Problem to work on: Without including any pictures, please copy every entry below exactly.

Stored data
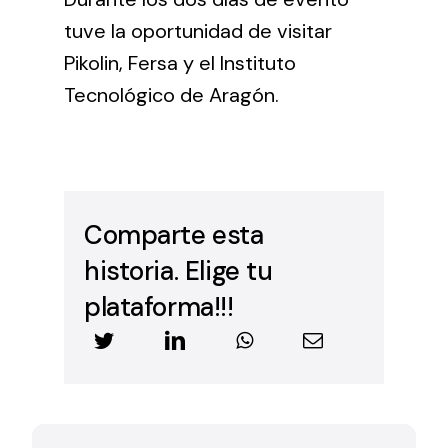
tuve la oportunidad de visitar
Pikolin, Fersa y el Instituto
Tecnológico de Aragón.
Comparte esta
historia. Elige tu
plataforma!!!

Task response:
tuve la oportunidad de visitar
Pikolin, Fersa y el Instituto
Tecnológico de Aragón.
Comparte esta
historia. Elige tu
plataforma!!!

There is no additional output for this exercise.